The Quiet Majority of Stars

• Episode 98 on YouTube
• Sky map for week starting February 15, 2026
• “Mini Galaxy” Python simulation script | Run the code in-browser

Howdy stargazers and welcome to this episode of Star Trails. My name is Drew and I’ll be your guide to the night sky for the week of February 15th to the 21st.

This week we’re continuing this month’s star theme, but we’re taking a bit of a nerdy detour. We’re going to run some code that simulates a small galaxy containing a half million stars, then we’ll roll the clock forward to see what’s left after 10 billion years. The results are intriguing, and shed a little light on what our universe might look like billions or even trillions of years from now.

We’ll also set our sights on some of the infamous stars in our galaxy, from the closest ones, to the most deadly. Later in the show we’ll take a look at this week’s sky, and visit the next two chapters of Nightwatch in our book club segment.

This is a longer episode, so grab a comfortable spot under the night sky, and let’s get started!

We’re in the midst of our month of star-themed episodes, so I want to do a thought experiment, one that lets us zoom out far beyond any single star. Instead of talking about individual objects, I wanted to ask a broader question: If stars form and evolve the way we think they do, which ones actually survive long enough to still be shining today or even trillions of years from now? And what can we learn from the stars that have already died.

To explore that, I wrote a small Monte Carlo simulation in Python. Nothing exotic, just a deliberately simplified galaxy that follows a few well-established astrophysical rules, and then lets randomness do the rest.

Here’s how the experiment works.

First, we let stars form continuously over a span of ten billion years. That number wasn’t chosen at random. It’s roughly the age of the Milky Way’s disk, and it’s also about how long a Sun-like star spends on the main sequence. In other words, it’s a reasonable stand-in for the lifetime of a mature spiral galaxy up to the present day.

In the code, that simply means every star gets a random birth time somewhere between zero and ten billion years ago. Some stars are ancient. Some are newborn. Most fall somewhere in between.

Every star that forms is assigned a mass. This is the most important choice in the entire simulation, because mass controls almost everything about a star’s life—its brightness, its temperature, and especially how long it lasts.

We assign the mass randomly, but in accordance with some real-world parameters based on star formation — what astronomers call an “initial mass function.” We know most stars are small. Tiny red dwarfs dominate by sheer numbers. Sun-like stars are far less common. And massive, brilliant stars are extremely rare.

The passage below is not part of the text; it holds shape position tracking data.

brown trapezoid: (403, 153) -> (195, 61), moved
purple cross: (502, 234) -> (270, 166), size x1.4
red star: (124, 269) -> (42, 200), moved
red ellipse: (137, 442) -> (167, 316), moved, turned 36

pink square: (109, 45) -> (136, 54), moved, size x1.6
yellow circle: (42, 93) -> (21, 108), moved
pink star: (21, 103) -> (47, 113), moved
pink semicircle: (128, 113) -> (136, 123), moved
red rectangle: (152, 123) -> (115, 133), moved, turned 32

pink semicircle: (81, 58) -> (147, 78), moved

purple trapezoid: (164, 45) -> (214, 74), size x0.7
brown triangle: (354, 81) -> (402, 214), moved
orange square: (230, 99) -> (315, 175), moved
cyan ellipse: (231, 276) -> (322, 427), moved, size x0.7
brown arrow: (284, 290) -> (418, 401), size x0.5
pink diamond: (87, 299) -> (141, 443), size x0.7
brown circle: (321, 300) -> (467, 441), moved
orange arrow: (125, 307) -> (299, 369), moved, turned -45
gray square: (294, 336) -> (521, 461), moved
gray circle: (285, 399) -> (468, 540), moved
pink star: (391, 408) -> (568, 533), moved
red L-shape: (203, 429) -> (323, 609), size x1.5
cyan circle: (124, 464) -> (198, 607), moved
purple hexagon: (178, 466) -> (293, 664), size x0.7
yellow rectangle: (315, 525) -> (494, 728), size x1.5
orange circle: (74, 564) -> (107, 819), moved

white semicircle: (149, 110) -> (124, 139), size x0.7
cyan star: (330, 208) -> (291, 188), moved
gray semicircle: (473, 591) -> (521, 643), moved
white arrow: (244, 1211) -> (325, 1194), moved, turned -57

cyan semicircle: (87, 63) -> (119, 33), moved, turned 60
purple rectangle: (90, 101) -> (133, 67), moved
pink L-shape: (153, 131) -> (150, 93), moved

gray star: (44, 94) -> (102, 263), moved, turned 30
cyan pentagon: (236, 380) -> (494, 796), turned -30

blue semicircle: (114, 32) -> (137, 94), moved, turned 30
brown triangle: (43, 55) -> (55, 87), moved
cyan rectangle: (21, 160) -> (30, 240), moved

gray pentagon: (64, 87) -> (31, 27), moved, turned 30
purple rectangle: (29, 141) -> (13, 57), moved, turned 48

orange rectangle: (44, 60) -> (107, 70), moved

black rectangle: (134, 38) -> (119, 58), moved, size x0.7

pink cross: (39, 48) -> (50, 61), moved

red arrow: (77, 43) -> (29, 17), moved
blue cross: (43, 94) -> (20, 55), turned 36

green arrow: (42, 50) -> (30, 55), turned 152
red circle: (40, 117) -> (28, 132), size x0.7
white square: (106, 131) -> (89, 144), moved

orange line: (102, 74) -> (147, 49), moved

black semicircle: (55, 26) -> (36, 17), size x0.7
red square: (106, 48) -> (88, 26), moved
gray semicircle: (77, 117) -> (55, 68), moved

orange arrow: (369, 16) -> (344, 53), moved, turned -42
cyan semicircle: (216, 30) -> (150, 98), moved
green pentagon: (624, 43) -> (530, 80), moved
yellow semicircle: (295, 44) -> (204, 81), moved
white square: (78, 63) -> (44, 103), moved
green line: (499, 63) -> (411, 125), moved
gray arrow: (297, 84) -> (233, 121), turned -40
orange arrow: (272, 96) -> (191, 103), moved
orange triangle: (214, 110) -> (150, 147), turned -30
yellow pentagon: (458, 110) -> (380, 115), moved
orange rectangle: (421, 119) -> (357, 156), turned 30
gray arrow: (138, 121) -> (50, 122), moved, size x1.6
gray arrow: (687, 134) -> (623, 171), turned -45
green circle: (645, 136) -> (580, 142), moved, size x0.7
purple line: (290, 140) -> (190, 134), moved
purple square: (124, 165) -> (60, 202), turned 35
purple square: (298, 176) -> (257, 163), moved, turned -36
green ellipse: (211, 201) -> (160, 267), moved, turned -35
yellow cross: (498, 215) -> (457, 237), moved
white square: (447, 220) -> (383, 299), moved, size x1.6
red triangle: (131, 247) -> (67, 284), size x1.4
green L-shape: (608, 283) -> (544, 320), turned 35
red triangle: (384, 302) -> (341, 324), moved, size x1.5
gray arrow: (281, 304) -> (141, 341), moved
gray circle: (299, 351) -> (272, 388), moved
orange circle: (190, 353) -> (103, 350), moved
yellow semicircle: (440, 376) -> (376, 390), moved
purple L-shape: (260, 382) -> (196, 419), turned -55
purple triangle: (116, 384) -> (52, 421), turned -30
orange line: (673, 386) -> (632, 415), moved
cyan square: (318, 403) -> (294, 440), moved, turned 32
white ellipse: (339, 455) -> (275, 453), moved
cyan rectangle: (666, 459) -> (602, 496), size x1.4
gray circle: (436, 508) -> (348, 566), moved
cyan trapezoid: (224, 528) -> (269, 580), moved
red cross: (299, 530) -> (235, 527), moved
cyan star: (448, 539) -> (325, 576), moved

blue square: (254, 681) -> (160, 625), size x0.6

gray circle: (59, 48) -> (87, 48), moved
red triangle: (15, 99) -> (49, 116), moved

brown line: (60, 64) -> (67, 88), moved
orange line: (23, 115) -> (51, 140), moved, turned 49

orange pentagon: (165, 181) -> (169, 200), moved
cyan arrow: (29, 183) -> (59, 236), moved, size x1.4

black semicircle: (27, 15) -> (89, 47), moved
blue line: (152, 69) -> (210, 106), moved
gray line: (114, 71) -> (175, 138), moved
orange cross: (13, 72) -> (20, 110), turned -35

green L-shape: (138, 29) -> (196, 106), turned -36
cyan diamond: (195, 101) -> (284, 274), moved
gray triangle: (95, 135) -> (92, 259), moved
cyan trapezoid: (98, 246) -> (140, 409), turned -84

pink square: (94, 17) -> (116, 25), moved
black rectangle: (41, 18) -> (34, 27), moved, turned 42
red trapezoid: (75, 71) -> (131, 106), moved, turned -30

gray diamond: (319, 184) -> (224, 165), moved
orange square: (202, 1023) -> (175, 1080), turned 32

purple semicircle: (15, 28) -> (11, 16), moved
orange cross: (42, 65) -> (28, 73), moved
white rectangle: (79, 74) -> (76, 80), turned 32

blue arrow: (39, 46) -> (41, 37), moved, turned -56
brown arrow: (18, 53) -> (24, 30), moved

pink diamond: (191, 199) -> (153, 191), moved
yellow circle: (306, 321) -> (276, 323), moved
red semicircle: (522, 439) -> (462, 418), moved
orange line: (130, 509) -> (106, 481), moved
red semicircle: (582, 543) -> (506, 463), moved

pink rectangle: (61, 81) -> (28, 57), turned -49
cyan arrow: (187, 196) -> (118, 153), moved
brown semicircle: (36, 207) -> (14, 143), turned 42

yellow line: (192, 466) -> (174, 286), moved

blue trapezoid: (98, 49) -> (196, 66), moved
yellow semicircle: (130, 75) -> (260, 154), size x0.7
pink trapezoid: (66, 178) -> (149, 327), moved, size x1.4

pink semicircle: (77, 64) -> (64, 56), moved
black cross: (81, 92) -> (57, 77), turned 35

Once each star has a mass, we give it a lifetime using a simple rule of thumb: a star’s main-sequence lifetime scales roughly as its mass raised to the negative two-and-a-half power. In plain language, that means doubling a star’s mass shortens its life by more than half.

Small stars can last hundreds of billions of years, longer than the universe has existed so far. Sun-like stars live for about ten billion years. Massive stars may only last a few million years before collapsing or exploding.

With all this in mind, our simulation ran and created half a million stars, each with a birth time, a mass, and a fuel-limited lifespan.

Then, we fast-forward time. We stop the clock at ten billion years and ask one blunt question of every star: Are you still on the main sequence, or are you gone?

The answers surprised me the first time I ran it.

Out of five hundred thousand stars formed in this simulated galaxy, nearly ninety-eight percent are still alive after 10 billion years.

That alone runs against our instincts. Stellar death feels dramatic and common, but statistically, it’s rare. Most stars that ever form are long-term survivors.

In the sim, every tiny red dwarf survives. Every small, faint star just keeps going, barely noticing the passage of billions of years.

Sun-like stars mostly survive too. In our test, all stars below about one solar mass are still shining at the end.

But once we move above that, into brighter, more massive stars, survival drops off fast.

Only about half of stars between one and two solar masses make it to the present day. Among the bright, short-lived stars that dominate constellations, survival falls to just a few percent.

And among the most massive stars of all, those destined to explode or collapse, less than one percent are still around when we stop the clock.

And that leads to a grim conclusion: The stars that define the night sky are the least likely to still exist. We see their light because it takes thousands of years to arrive, but the stars creating that light, may be long gone.

The bright winter stars that feel timeless are anything but. They are rare, short-lived, and fleeting on galactic timescales.

Meanwhile, the stars that actually dominate the galaxy, the quiet, patient red dwarfs, are almost completely invisible to us, but they are still out there.

Now, because this is a Monte Carlo experiment, I didn’t stop there. I ran the entire simulation twenty different times, each with a different random universe. Different stars formed. Different massive stars lived and died. The details changed slightly. But the conclusion never did.

Across all twenty runs, the fraction of stars still alive after ten billion years was about ninety-eight percent, with only tiny variations from run to run. The numbers barely moved.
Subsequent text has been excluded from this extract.